> **Data for this task**
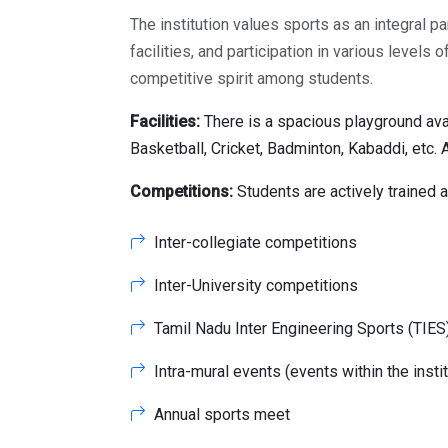
The institution values sports as an integral p
facilities, and participation in various level
competitive spirit among students.
Facilities:
There is a spacious playground avai
Basketball, Cricket, Badminton, Kabaddi, etc. 
Competitions:
Students are actively trained 
Inter-collegiate competitions
Inter-University competitions
Tamil Nadu Inter Engineering Sports (TIE
Intra-mural events (events within the instit
Annual sports meet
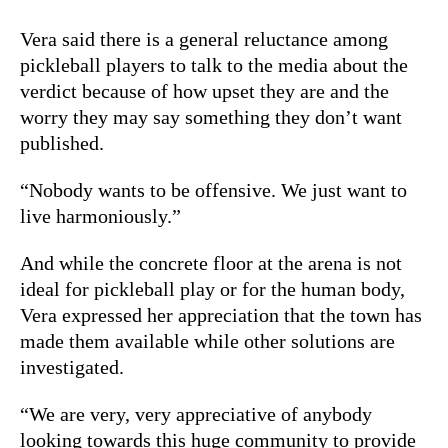
Vera said there is a general reluctance among
pickleball players to talk to the media about the
verdict because of how upset they are and the
worry they may say something they don’t want
published.
“Nobody wants to be offensive. We just want to
live harmoniously.”
And while the concrete floor at the arena is not
ideal for pickleball play or for the human body,
Vera expressed her appreciation that the town has
made them available while other solutions are
investigated.
“We are very, very appreciative of anybody
looking towards this huge community to provide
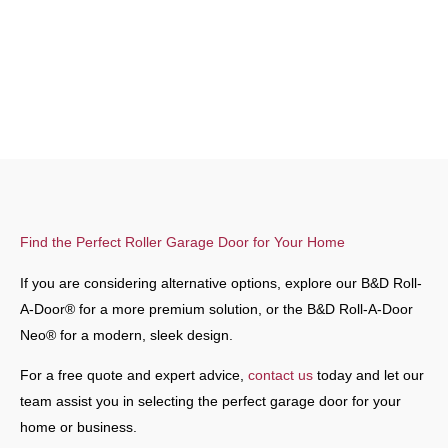
Find the Perfect Roller Garage Door for Your Home
If you are considering alternative options, explore our B&D Roll-
A-Door® for a more premium solution, or the B&D Roll-A-Door
Neo® for a modern, sleek design.
For a free quote and expert advice,
contact us
today and let our
team assist you in selecting the perfect garage door for your
home or business.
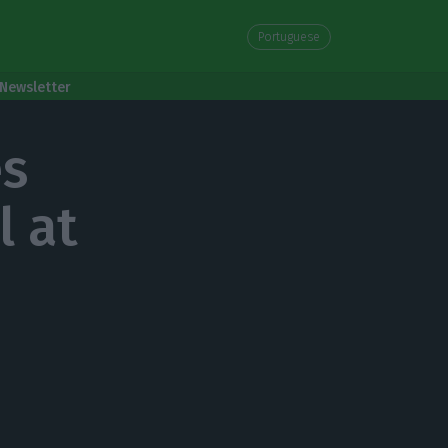
Portuguese
Newsletter
es
l at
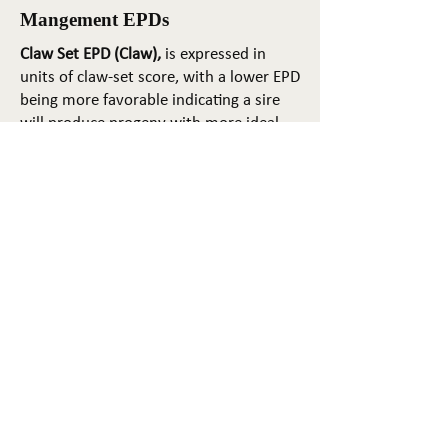
Mangement EPDs
Claw Set EPD (Claw),
is expressed in
units of claw-set score, with a lower EPD
being more favorable indicating a sire
will produce progeny with more ideal
claw set. The ideal claw set is toes that
are symmetrical, even and
appropriately spaced.
Foot Angle EPD (Angle)
, is expressed in
units of foot-angle score, with a lower
EPD being more favorable indicating a
sire will produce progeny with more
ideal foot angle. The ideal is a 45-degree
angle at the pastern joint with
appropriate toe length and heel depth.
Pulmonary arterial pressure EPD (PAP)
,
is expressed in millimeters of Mercury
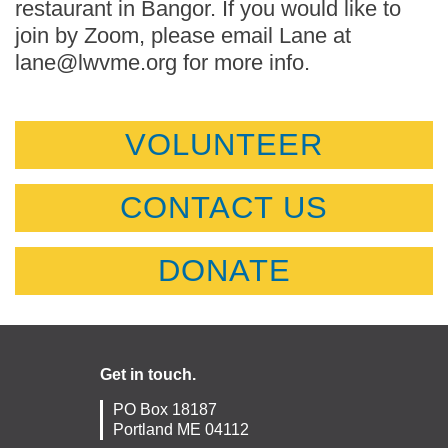
restaurant in Bangor. If you would like to
join by Zoom, please email Lane at
lane@lwvme.org for more info.
VOLUNTEER
CONTACT US
DONATE
Get in touch.
PO Box 18187
Portland ME 04112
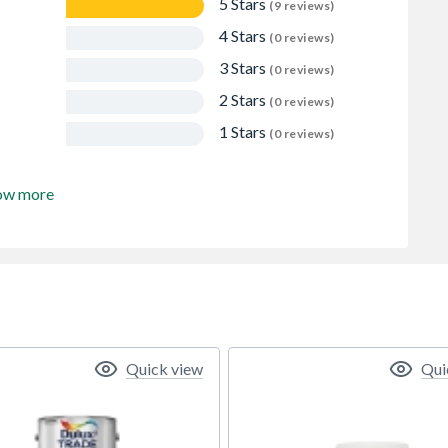
5 Stars
(9 reviews)
4 Stars
(0 reviews)
3 Stars
(0 reviews)
2 Stars
(0 reviews)
1 Stars
(0 reviews)
ow more
Quick view
Qui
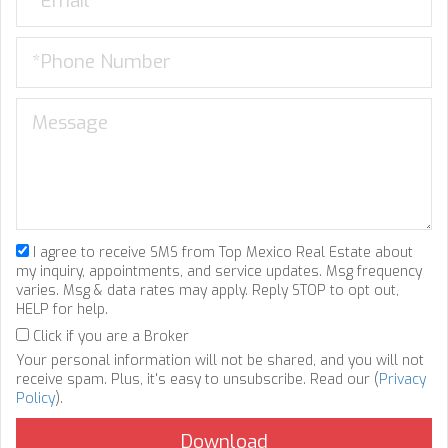
I agree to receive SMS from Top Mexico Real Estate about
my inquiry, appointments, and service updates. Msg frequency
varies. Msg & data rates may apply. Reply STOP to opt out,
HELP for help.
Click if you are a Broker
Your personal information will not be shared, and you will not
receive spam. Plus, it's easy to unsubscribe. Read our (
Privacy
Policy
).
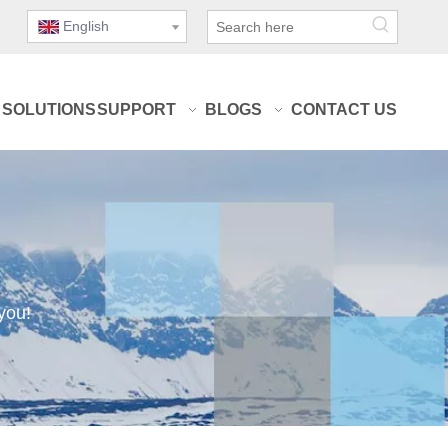
English
SOLUTIONS
SUPPORT
BLOGS
CONTACT US
you!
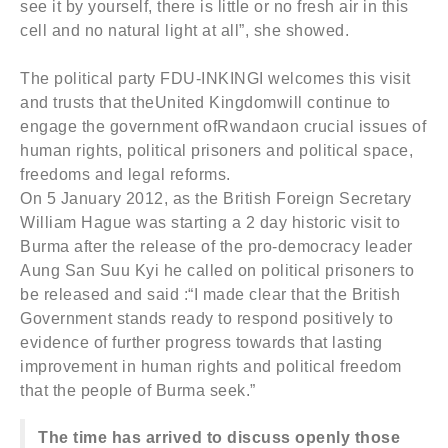
see it by yourself, there is little or no fresh air in this
cell and no natural light at all”, she showed.
The political party FDU-INKINGI welcomes this visit
and trusts that theUnited Kingdomwill continue to
engage the government ofRwandaon crucial issues of
human rights, political prisoners and political space,
freedoms and legal reforms.
On 5 January 2012, as the British Foreign Secretary
William Hague was starting a 2 day historic visit to
Burma after the release of the pro-democracy leader
Aung San Suu Kyi he called on political prisoners to
be released and said :“I made clear that the British
Government stands ready to respond positively to
evidence of further progress towards that lasting
improvement in human rights and political freedom
that the people of Burma seek.”
The time has arrived to discuss openly those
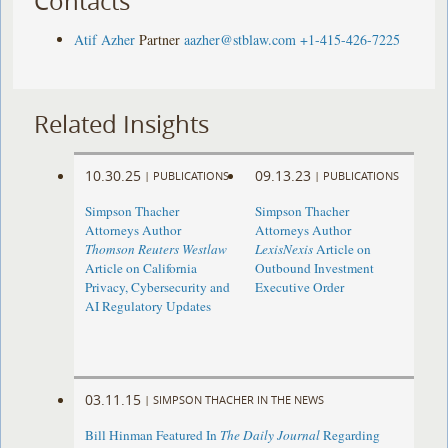
Contacts
Atif Azher
Partner
aazher@stblaw.com
+1-415-426-7225
Related Insights
10.30.25
09.13.23
|
PUBLICATIONS
|
PUBLICATIONS
Simpson Thacher
Simpson Thacher
Attorneys Author
Attorneys Author
Thomson Reuters Westlaw
LexisNexis
Article on
Article on California
Outbound Investment
Privacy, Cybersecurity and
Executive Order
AI Regulatory Updates
03.11.15
|
SIMPSON THACHER IN THE NEWS
Bill Hinman Featured In
The Daily Journal
Regarding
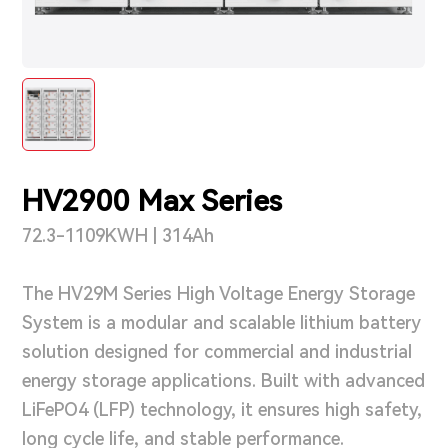
Support & Service
Contact Us
OTD
HV2900 Max Series
Search
72.3-1109KWH | 314Ah
The HV29M Series High Voltage Energy Storage
System is a modular and scalable lithium battery
solution designed for commercial and industrial
energy storage applications. Built with advanced
LiFePO4 (LFP) technology, it ensures high safety,
long cycle life, and stable performance.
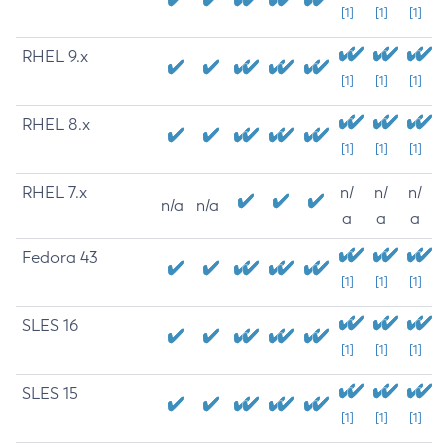
[1]
[1]
[1]
RHEL 9.x
[1]
[1]
[1]
RHEL 8.x
[1]
[1]
[1]
RHEL 7.x
n/
n/
n/
n/a
n/a
a
a
a
Fedora 43
[1]
[1]
[1]
SLES 16
[1]
[1]
[1]
SLES 15
[1]
[1]
[1]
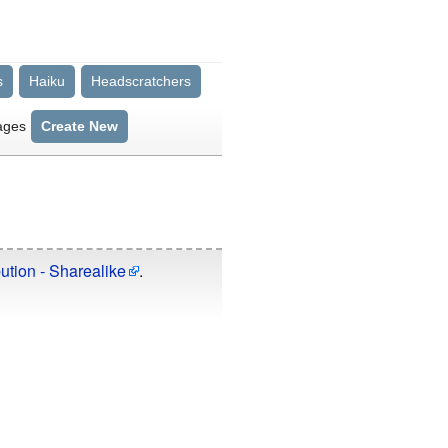
s
Haiku
Headscratchers
ages
Create New
ution - Sharealike
.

> **Required action**
Your answer must be a single number: the count of lines in the records that include "said".

> **Exercise result**
2